46. I am not persuaded that the relevant principles to be applied at the present time should be regarded as fixed by the approach adopted in Morgan v Morgan. It is far from clear that the authorities did establish the existence of such a general rule in the past. Further, the position at the present time is governed by CPR 44.2(4) which directs the court to have regard to all the circumstances. If a distinction between a child claimant acting by a litigation friend and a child defendant so acting is considered to be a relevant distinction in a particular case then the court will have regard to that distinction when it considers all the circumstances of the case. But that does not mean that the court must apply an inflexible general rule.
Who is a claimant and who is a defendant?

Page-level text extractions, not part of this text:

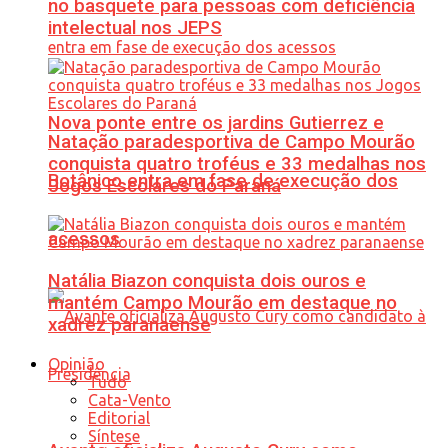
no basquete para pessoas com deficiência
intelectual nos JEPS
Nova ponte entre os jardins Gutierrez e
Natação paradesportiva de Campo Mourão
conquista quatro troféus e 33 medalhas nos
Botânico entra em fase de execução dos
Jogos Escolares do Paraná
acessos
Natália Biazon conquista dois ouros e
mantém Campo Mourão em destaque no
xadrez paranaense
Opinião
Tudo
Cata-Vento
Editorial
Síntese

47. If I am wrong about the legal principles and there is a special rule to the effect that the court will not make an order for costs against a litigation friend for an unsuccessful child “defendant” in the absence of gross misconduct, then it would be necessary to establish how one is to distinguish between a “claimant” and a “defendant” for the purposes of this special rule. The many cases to which I have referred, where the court ordered litigation friends to pay costs, involved facts where the distinction between a claimant and a defendant was clear cut. Those cases did not discuss the test to be applied in order to distinguish between a claimant and a defendant where the position was not so clear. If there is a special rule of this kind, then the reason for the rule could be said to be a recognition of a difference between a party (acting by a litigation friend) who starts proceedings and a party who is called upon to defend proceedings. In accordance with that possible justification of a special rule, one would therefore ask whether, in a particular case, the party acting by a litigation friend had started the process which led to the costs being incurred.
To answer the question in the last paragraph, the court should have regard to the substance of the matter and not merely the form of the proceedings. The court should adopt a similar approach to that adopted when asking itself who is the claimant, and what are the nature of the proceedings (interim or substantive), when dealing with applications for security for costs; on which point, see GFN SA v Bancredit Cayman Ltd  Bus LR 587 at -.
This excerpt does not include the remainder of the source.